The Politics of Military and Humanitarian Interventions

In recent decades there has been a trend toward aligning or integrating military and humanitarian action. It has taken the form of militaries wanting to win hearts and minds, on one side, and humanitarian actors calling for military action on the other. "Contemporary States of Emergency: The Politics of Military and Humanitarian Interventions" (2010), edited by D. Fassin and M. Pandolfi, explores these shifts and their implications. The edited volume presents a range of different topics, three stand out for me.

In the Introduction, Fassin and Pandolfi problematize the scene well: "humanitarian intervention is still a law of the strongest – this is what makes it possible, for there is no question of intervening in Chechnya, Tibet, or even North Korea to protect populations at risk. This relation of forces – and the realpolitik that, highly paradoxically, underlies military and humanitarian government – explains not only why local impulses toward resistance are discouraged, but also why the human cost of intervention is much lower for the intervening forces, even at the cost of placing the populations on whose behalf the intervention is supposedly undertaken in considerable danger: zero deaths among the NATO forces, compared with the five hundred civilians killed by the bombardment in Kosovo in 1999, and, by 2008, more than forty-five hundred deaths among the coalition troops compared with over a million mainly civilian deaths in Iraq since the invasion in 2003." (13-14). For readers interested in an introduction to the topic, this is a worthwhile read.

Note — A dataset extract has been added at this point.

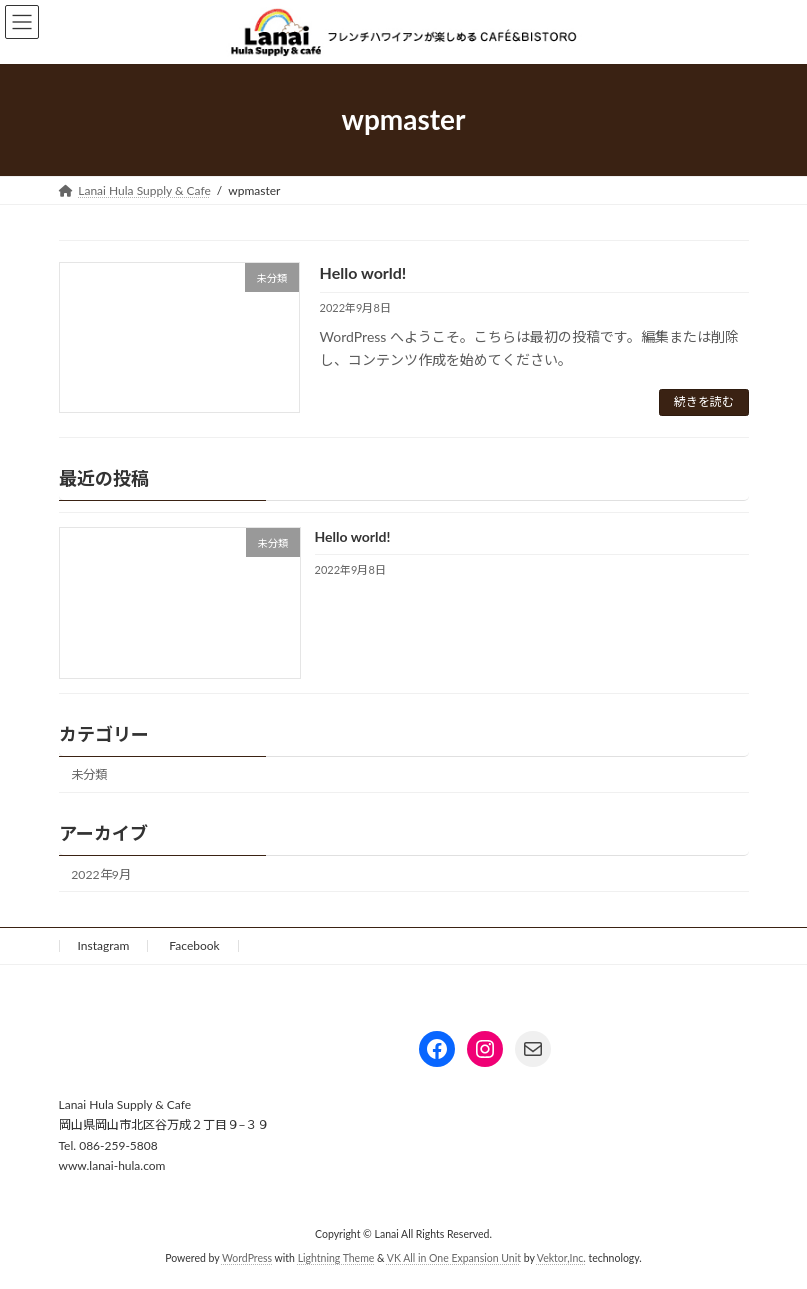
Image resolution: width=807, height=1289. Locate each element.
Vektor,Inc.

In my reading, Alex de Waal's "An Emancipatory Imperium?: Power and Principle in the Humanitarian International" is the strongest chapter. The chapter explores two interventions – Somalia and Sudan (Darfur specifically) – and the evolution of humanitarian-military interventions. "For many of the humanitarian advocates of the intervention [Somalia], success was axiomatic – they simply assumed that the U.S. Marine Corps, with its vastly superior weaponry and training, would impose its will on Somalia and save hundreds of thousands of lives of people at risk of starvation. Humanitarian advocacy is all about deriving an "ought" from an "is" – the very label "emergency" is both a descriptor and a prescription for (urgent) action. By the same token whereby human suffering demands an international response, such a response must work. The question of efficacy simply did not arise." (p. 297). The entire chapter is excellent, and recommended for all interested in humanitarian and international action.

Pupavac's "Between Compassion and Conservatism: A Genealogy of Humanitarian Sensibilities" presents a historical contextualization of how justifications are made for humanitarian action. The chapter focuses less on military action per se, but the shifting values that have enabled the intersection. Even if unrelated directly to military action, some points to stir debate include reflections on the development of values within the humanitarian and development sector. For example, "current British aid organizations also evolved in reaction against industrial society. Their philosophy has historically accorded more with Bonham-Carter's aversion to modern industrialization than with Hoggart's affirmation of its benefits for ordinary people. They have been inclined to idealize authentic traditional peasant communities as counterposed to an inauthentic, corrupting industrial society. Anti-industrial sentiments have followed anthropological thinking, which also informed colonial administration" (p. 135). A second example: "Those most likely to be concerned about ethical consumption are among the wealthier social groups with higher rates of consumption. Shopping as social action fits, rather than necessarily opposes, a consumer outlook in which it is difficult to conceive of action beyond consumption. Moreover, ethical consumption may represent a form of conspicuous ethical consumption. Affluent consumers may demonstrate their superior discernment, compared with that of the masses, by means of their organic tastes, expensive foreign travel to novel destinations, and specially sources authentic fair-trade and ecological goods." (p. 143).